Alex Constantine - August 9, 2012

By Matthew Boyle

The Daily Caller, August 7, 2012

Drug cartel operatives used weapons from Operation Fast and Furious in a  failed attempt to assassinate a high-ranking Mexican law enforcement official, the El Paso Times reports in an article that  follows up on an initial report from Breitbart News’ Mary  Chastain.

The gun — which “was seized in Tijuana in connection with a drug cartel’s  conspiracy to kill the police chief of Tijuana, Baja California, who later  became the Juárez police chief” — is tied to Fast and Furious.

“The firearm was found Feb. 25, 2010, during an arrest of a criminal cell  associated with Teodoro ‘El Teo’ García Simental and Raydel ‘El Muletas’ López  Uriarte, allies of the Sinaloa cartel,” Diana Washington Valdez wrote on Monday  for the El Paso Times. “Tijuana police said they arrested four suspects in March  2010 in connection with a failed attempt to take out Julián Leyzaola, and that  the suspects allegedly confessed to conspiring to assassinate the police chief  on orders from Tijuana cartel leaders.”

“Leyzaola, a retired Mexican army officer, reportedly survived several  attempts on his life while trying to bring order to Tijuana, a city torn apart  by turf battles following the arrests and deaths of Arellano Felix cartel  leaders,” Valdez added.

Leyzaola has since moved to Ciudad Juarez, a town right across the border  from El Paso, Texas, to become the police chief there.

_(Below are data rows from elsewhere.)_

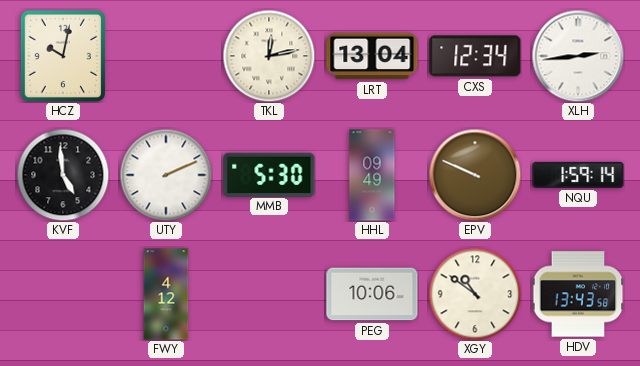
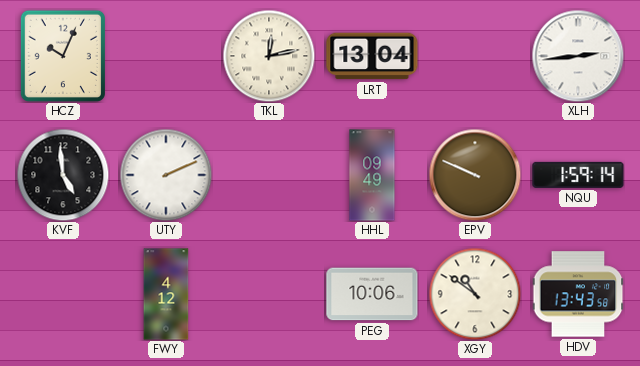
HCZ: 10:02 -> 10:04
CXS: 12:34 -> none
MMB: 5:30 -> none
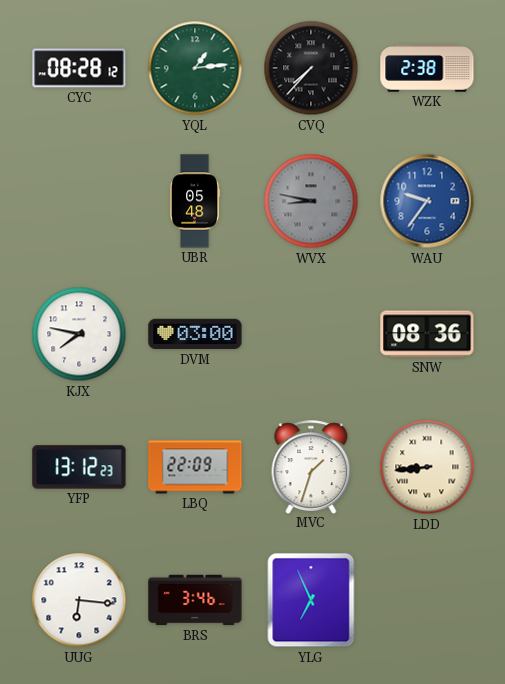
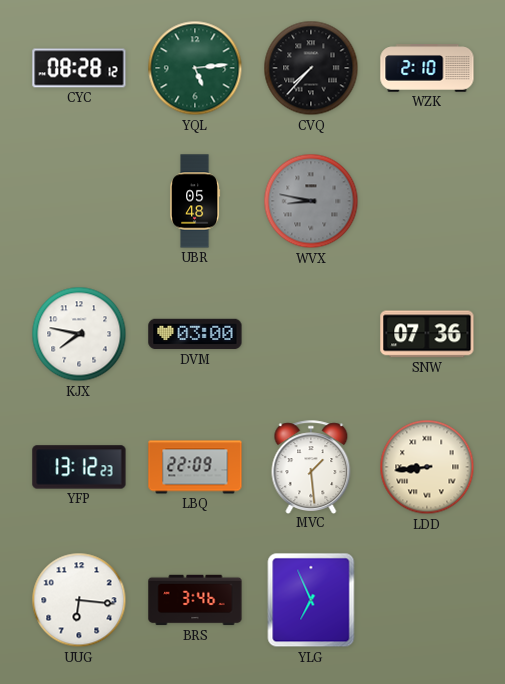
YQL: 1:14 -> 5:14
WZK: 2:38 -> 2:10
WAU: 9:36 -> none
SNW: 08:36 -> 07:36
MVC: 1:33 -> 1:29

This new information comes on the heels of the release of a lengthy  congressional report into Fast and Furious from House oversight committee  chairman Rep. Darrell Issa and Sen. Chuck Grassley. That report — the first of  three — named  five Bureau of Alcohol, Tobacco, Firearms and Explosives officials Grassley  and Issa believe are ultimately responsible for Fast and Furious. On the same  day of the report’s public release, one of those officials — former deputy ATF  director William Hoover — resigned  his position.

That congressional report also saw the release of new evidence that Obama  administration ATF officials sought to cover up the Fast and Furious connection to a death other than that of Border Patrol agent Brian Terry.

Mario Gonzalez, the brother of then-Mexican prosecutor Patricia Gonzalez, was  killed with Fast and Furious weapons in early.

November 2010. According to  internal ATF emails congressional investigators obtained and released in this  report, one ATF agent had discovered that two of the guns found at Mario  Gonzalez’s murder scene were Fast and Furious weapons.

That agent, Tonya English, emailed her supervisors David Voth and Hope  MacCallister asking them to “not release any information” on the Fast and  Furious connection to that murder.

House Republicans are gearing up their lawsuit against President Barack  Obama’s assertion of executive privilege to withhold Fast and Furious documents  from Congress and the American people. Because the U.S. Attorney for the  District of Columbia has refused to enforce the congressional citation finding  Attorney General Eric Holder in criminal contempt of Congress, the House is  moving on the civil contempt of Congress resolution. That civil contempt  resolution allows the House to fight the president’s privilege claim in  court.

Issa recently said he’s “100 percent” confident a federal judge will  force Obama to cough up the documents.